Rabu, 16 Maret 2011

Kebebasan berpendapat

Indonesia adalah Negara hukum yang melindungi setiap warga Negara dalam melakukan setiap bentuk kebebasan berpendapat, menyampaikan gagasan baik secara lisan maupun tulisan, hal ini dilindungi peraturan perundang-undangan di Indonesia baik didalam batang tubuh UUD 1945 pasal 28, maupun diatur secara jelas dalam Undang-Undang Nomor 12 Tahun 2005 mengenai jaminan hak-hak sipil dan politik, dimana poin-poin hak yang harus dilindungi oleh Negara mengenai hak berpendapat, hak berserikat, hak memilih dan dipilih, hak sama dihadapan hukum dan pemerintahan, hak mendapatkan keadilan, dll.

Praktek kongrit dilapangan bangsa Indonesia masih sangat memprihatinkan adanya masih banyak kasus melanggaran hak-hak sipil dan politik, baik yang mencuat ditingkatan nasional maupun local.

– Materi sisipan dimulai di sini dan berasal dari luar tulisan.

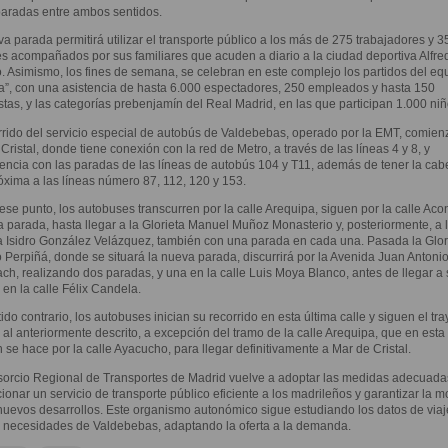
aradas entre ambos sentidos.
a parada permitirá utilizar el transporte público a los más de 275 trabajadores y 3
 acompañados por sus familiares que acuden a diario a la ciudad deportiva Alfre
. Asimismo, los fines de semana, se celebran en este complejo los partidos del eq
la”, con una asistencia de hasta 6.000 espectadores, 250 empleados y hasta 150
stas, y las categorías prebenjamín del Real Madrid, en las que participan 1.000 niñ
rrido del servicio especial de autobús de Valdebebas, operado por la EMT, comien
Cristal, donde tiene conexión con la red de Metro, a través de las líneas 4 y 8, y
encia con las paradas de las líneas de autobús 104 y T11, además de tener la cab
xima a las líneas número 87, 112, 120 y 153.
se punto, los autobuses transcurren por la calle Arequipa, siguen por la calle Ac
 parada, hasta llegar a la Glorieta Manuel Muñoz Monasterio y, posteriormente, a 
a Isidro González Velázquez, también con una parada en cada una. Pasada la Glor
 Perpiñá, donde se situará la nueva parada, discurrirá por la Avenida Juan Antoni
h, realizando dos paradas, y una en la calle Luis Moya Blanco, antes de llegar a 
 en la calle Félix Candela.
ido contrario, los autobuses inician su recorrido en esta última calle y siguen el tra
 al anteriormente descrito, a excepción del tramo de la calle Arequipa, que en esta
 se hace por la calle Ayacucho, para llegar definitivamente a Mar de Cristal.
sorcio Regional de Transportes de Madrid vuelve a adoptar las medidas adecuada
ionar un servicio de transporte público eficiente a los madrileños y garantizar la m
nuevos desarrollos. Este organismo autonómico sigue estudiando los datos de viaj
 necesidades de Valdebebas, adaptando la oferta a la demanda.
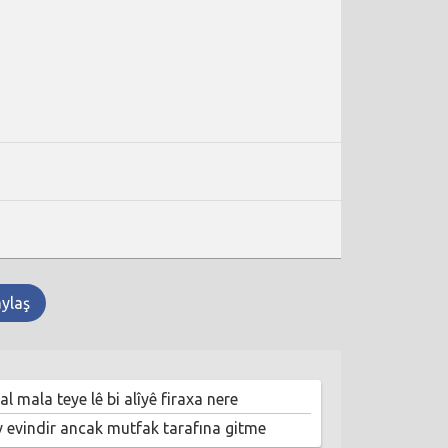
aylaş
l mala teye lê bi alîyê firaxa nere
v evindir ancak mutfak tarafına gitme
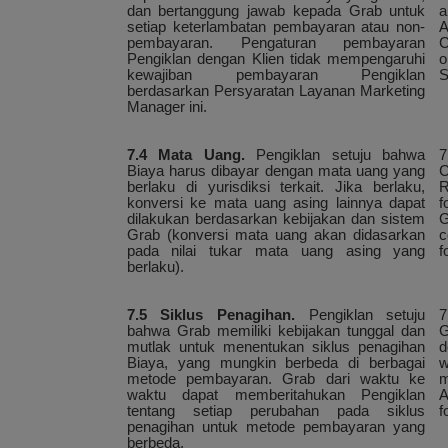
dan bertanggung jawab kepada Grab untuk
a
setiap keterlambatan pembayaran atau non-
A
pembayaran. Pengaturan pembayaran
C
Pengiklan dengan Klien tidak mempengaruhi
o
kewajiban pembayaran Pengiklan
S
berdasarkan Persyaratan Layanan Marketing
Manager ini.
7.4 Mata Uang.
Pengiklan setuju bahwa
7
Biaya harus dibayar dengan mata uang yang
C
berlaku di yurisdiksi terkait. Jika berlaku,
R
konversi ke mata uang asing lainnya dapat
f
dilakukan berdasarkan kebijakan dan sistem
G
Grab (konversi mata uang akan didasarkan
c
pada nilai tukar mata uang asing yang
f
berlaku).
7.5 Siklus Penagihan.
Pengiklan setuju
bahwa Grab memiliki kebijakan tunggal dan
G
mutlak untuk menentukan siklus penagihan
d
Biaya, yang mungkin berbeda di berbagai
w
metode pembayaran. Grab dari waktu ke
m
waktu dapat memberitahukan Pengiklan
A
tentang setiap perubahan pada siklus
f
penagihan untuk metode pembayaran yang
berbeda.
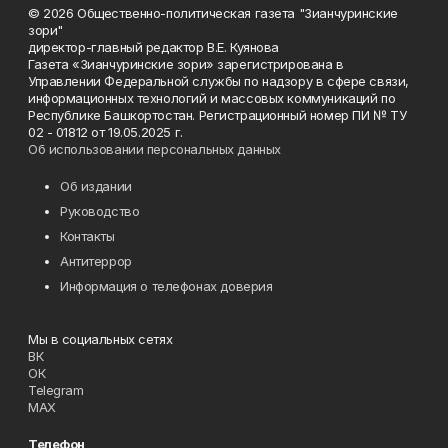
© 2026 Общественно-политическая газета "Зианчуринские
зори"
директор-главный редактор В.Е. Куянова
Газета «Зианчуринские зори» зарегистрирована в
Управлении Федеральной службы по надзору в сфере связи,
информационных технологий и массовых коммуникаций по
Республике Башкортостан. Регистрационный номер ПИ № ТУ
02 - 01812 от 19.05.2025 г.
Об использовании персональных данных
Об издании
Руководство
Контакты
Антитеррор
Информация о телефонах доверия
Мы в социальных сетях
ВК
ОК
Telegram
MAX
Телефон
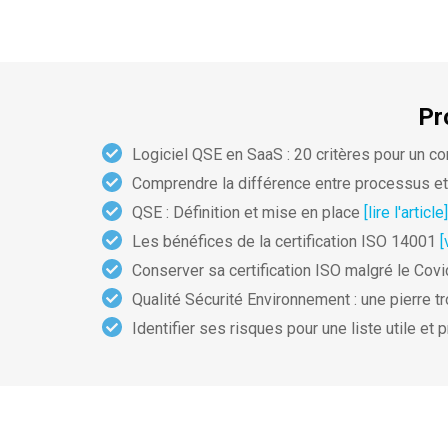
Pr
Logiciel QSE en SaaS : 20 critères pour un c
Comprendre la différence entre processus e
QSE : Définition et mise en place
[lire l'article]
Les bénéfices de la certification ISO 14001
[
Conserver sa certification ISO malgré le Cov
Qualité Sécurité Environnement : une pierre t
Identifier ses risques pour une liste utile et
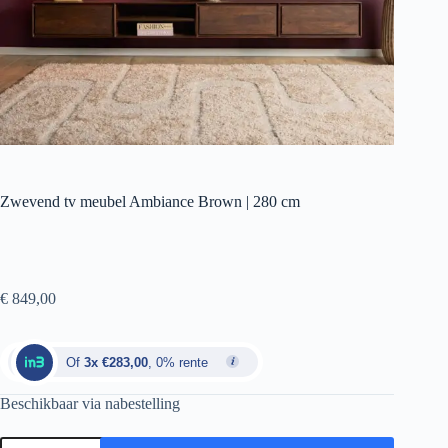
Zwevend tv meubel Ambiance Brown | 280 cm
€
849,00
Of
3x €283,00
, 0% rente
Beschikbaar via nabestelling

Baik yang dilakukan oleh Negara (pemerintah) secara langsung maupun secara tidak langsung (sebagai dalang dibelakang layar), yang seharusnya (das sollen) pihak Negara dalam membuat dan melakukan aktifitas kebijakan politik memposisikan jaminan hak sipil dan politik dengan melindunginya (protected) karena dalam perspektif HAM adalah hak Negara bersifat negative (negative right) dengan cara melindunginya setiap aktivitas hak-hak sipil politik warga Negara. Malah tidak sebaliknya menjadi “biang kerok” menghabisi / memasungnya.

Beberapa kasus yang mencuat dinasional dan local yang terkait pengebirian hak sipil dan politik adalah kasus lia eden, kasus ahmadiyah, kasus penelitian IPB terkait penemuan bakteri susu, kasus penelitian di LOS DIY, beberapa kasus tersebut adalah beberapa sample saja atas goresan sejarah yang suram atas pengkhianatan hak sipil politik dari warga Negara Indonesia, yang seharusnya pemerintah sebagai aparatur bisa mereduksi dan mengendalikan dinamisasi hak-hak sipil dan politik yang berkembang secara terus menerus dikalangan masyarakat.